Most SEOs believe their machine learning will be super powerful in understanding the relationship between off-site links. Links are still the most important rank signal. They will remain critical “votes of confidence.” How can Google know if a link to your site is in a guest post you wrote? Probably pattern detection via machine. I digress.
In short, content gaps are found by comparing the phrases appearing in your Google Search Console (a.k.a.: Webmaster Tools) account. Are the core topics below the parent theme of your site found in words you rank top 100 on Google? The software Surfer SEO is long overdue as a reasonable priced tool that lets all SEOs quickly find topic relationships and gaps.
How Mobile Devices and Voice Recognition Forced Search Engines to Pivot
Make no mistake; Hummingbird is good for both users and webmasters. As users gravitate further to mobile devices, they rely on search engines for increasing numbers of long-tail queries. Some searches are only seen by search engines once in four months. Mobile devices are for use “on the go.” People need quick input of their search and quick results; they do not want to type eight-word queries via a tiny keypad. They turn to voice recognition to speed the process with complex queries. When we use speech recognition technology, we tend to form the search in a more conversational structure. Matching different ways of saying the same thing necessitates Google use machine learning to understand user needs. Mobile also tends to bias social networks. People are the authorities on Twitter and Facebook, so trust becomes a natural extension of the natural world, not just trust in technology (which some people inherently distrust).
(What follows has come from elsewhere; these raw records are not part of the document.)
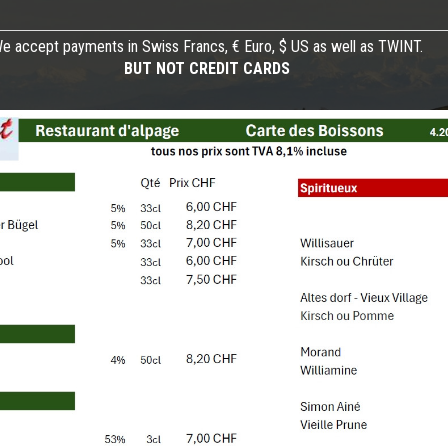
e accept payments in Swiss Francs, € Euro, $ US as well as TWINT.
BUT NOT CREDIT CARDS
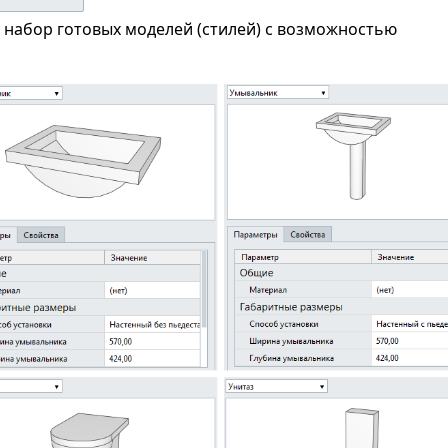
ь набор готовых моделей (стилей) с возможностью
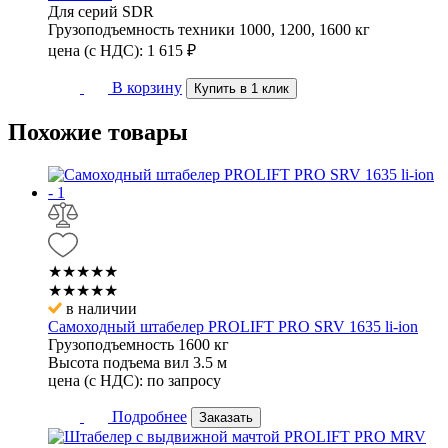
Для серий
SDR
Грузоподъемность техники
1000, 1200, 1600 кг
цена (с НДС):
1 615
₽
В корзину
Купить в 1 клик
Похожие
товары
★★★★★
★★★★★
в наличии
Самоходный штабелер PROLIFT PRO SRV 1635 li-ion
Грузоподъемность
1600 кг
Высота подъема вил
3.5 м
цена (с НДС):
по запросу
Подробнее
Заказать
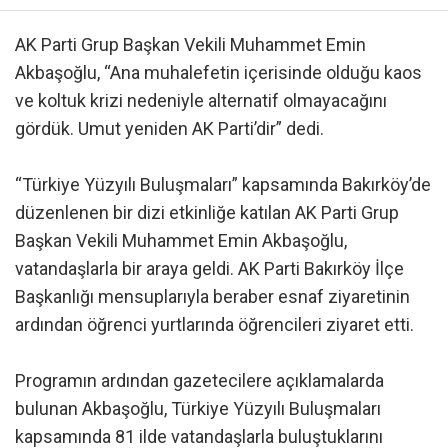
AK Parti Grup Başkan Vekili Muhammet Emin
Akbaşoğlu, “Ana muhalefetin içerisinde olduğu kaos
ve koltuk krizi nedeniyle alternatif olmayacağını
gördük. Umut yeniden AK Parti’dir” dedi.
“Türkiye Yüzyılı Buluşmaları” kapsamında Bakırköy’de
düzenlenen bir dizi etkinliğe katılan AK Parti Grup
Başkan Vekili Muhammet Emin Akbaşoğlu,
vatandaşlarla bir araya geldi. AK Parti Bakırköy İlçe
Başkanlığı mensuplarıyla beraber esnaf ziyaretinin
ardından öğrenci yurtlarında öğrencileri ziyaret etti.
Programın ardından gazetecilere açıklamalarda
bulunan Akbaşoğlu, Türkiye Yüzyılı Buluşmaları
kapsamında 81 ilde vatandaşlarla buluştuklarını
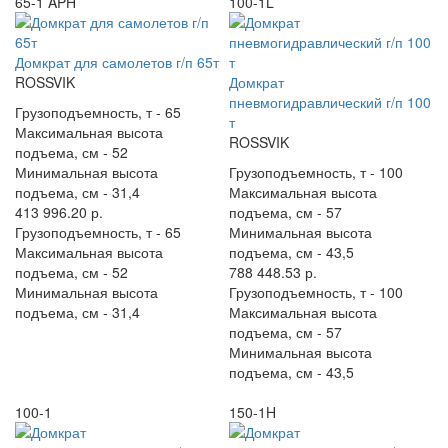
65-1 APH
100-1L
Домкрат для самолетов г/п 65т
ROSSVIK
Домкрат
пневмогидравлический г/п 100
Грузоподъемность, т -
65
т
Максимальная высота
ROSSVIK
подъема, см -
52
Минимальная высота
Грузоподъемность, т -
100
подъема, см -
31,4
Максимальная высота
413 996.20 р.
подъема, см -
57
Грузоподъемность, т -
65
Минимальная высота
Максимальная высота
подъема, см -
43,5
подъема, см -
52
788 448.53 р.
Минимальная высота
Грузоподъемность, т -
100
подъема, см -
31,4
Максимальная высота
подъема, см -
57
Минимальная высота
подъема, см -
43,5
100-1
150-1H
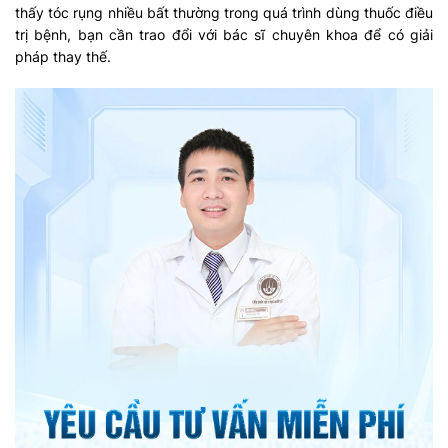
thấy tóc rụng nhiều bất thường trong quá trình dùng thuốc điều
trị bệnh, bạn cần trao đổi với bác sĩ chuyên khoa để có giải
pháp thay thế.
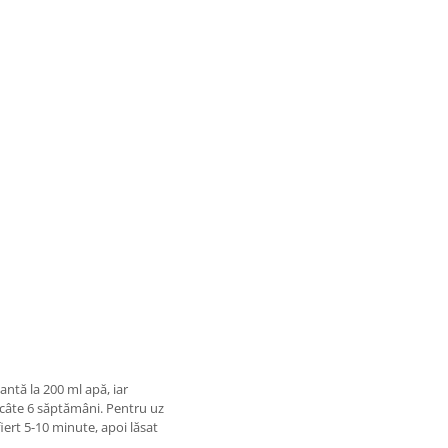
antă la 200 ml apă, iar
 câte 6 săptămâni. Pentru uz
fiert 5-10 minute, apoi lăsat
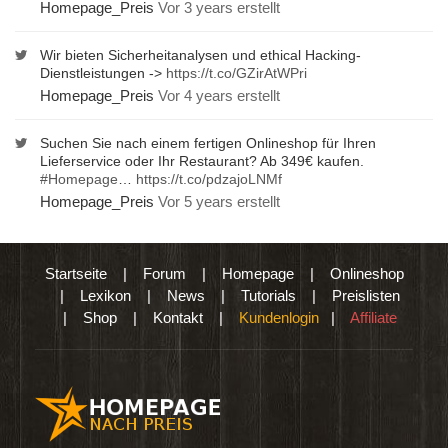
Homepage_Preis
Vor 3 years erstellt
Wir bieten Sicherheitanalysen und ethical Hacking-
Dienstleistungen ->
https://t.co/GZirAtWPri
Homepage_Preis
Vor 4 years erstellt
Suchen Sie nach einem fertigen Onlineshop für Ihren
Lieferservice oder Ihr Restaurant? Ab 349€ kaufen.
#Homepage
…
https://t.co/pdzajoLNMf
Homepage_Preis
Vor 5 years erstellt
Startseite
|
Forum
|
Homepage
|
Onlineshop
|
Lexikon
|
News
|
Tutorials
|
Preislisten
|
Shop
|
Kontakt
|
Kundenlogin
|
Affiliate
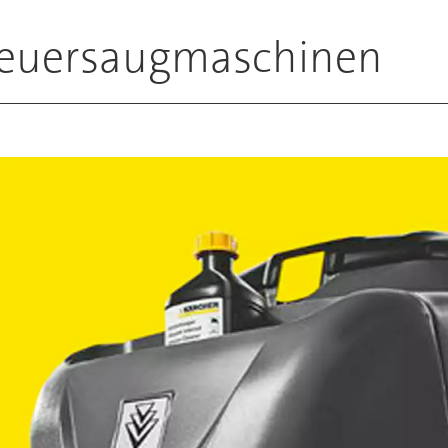
cheuersaugmaschinen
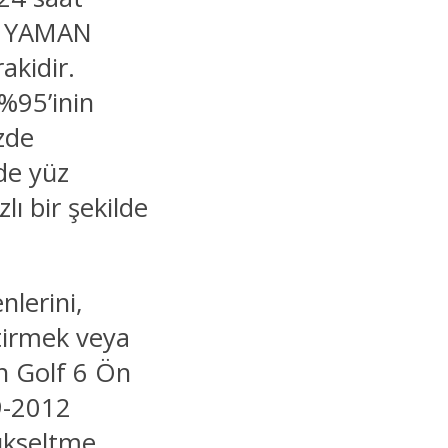
an YAMAN
kidir.
%95’inin
zde
de yüz
lı bir şekilde
nlerini,
ştirmek veya
en Golf 6 Ön
9-2012
ükseltme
Why Reverse Engineering Google Hummingbird provides Startlingly Accurate Topic Analysis
If we look at top, authoritative pages in the SERP for a parent topic there are many ranking signals which help a page perform well. Some of the most important include:
- Links to the page and domain
- Low bounce rate and high engagement rate
- Quality content (determined by Google’s machine learning and Hummingbird algorithm)
- Speed, time to load page
- Age and clean history of domain name
- Website not “over-optimized” as judged by Google’s Penguin filter
Any of the above could affect a page’s chance of showing in groups we compare side by side with my topic analysis techniques. However, the bias won’t push out sites with particular characteristics related to what we care about, “quality content” (the overly simplistic term Google uses, a term which is about their guidelines built into the Hummingbird algorithm).
Strong linking (#1) to a page shows it’s gotten “votes of confidence.” Good: in addition to Google finding relevance, humans gave a thumbs up. An “over-optimized” (#6) page may have less natural, high-quality text about a topic. Time to load (#4) won’t bias whether the page has “quality content.” It’s a technical quality signal, but if a site is doing a poor job with technical implementation, perhaps they are doing poorly in other respects: writing about the topic we searched on, for example.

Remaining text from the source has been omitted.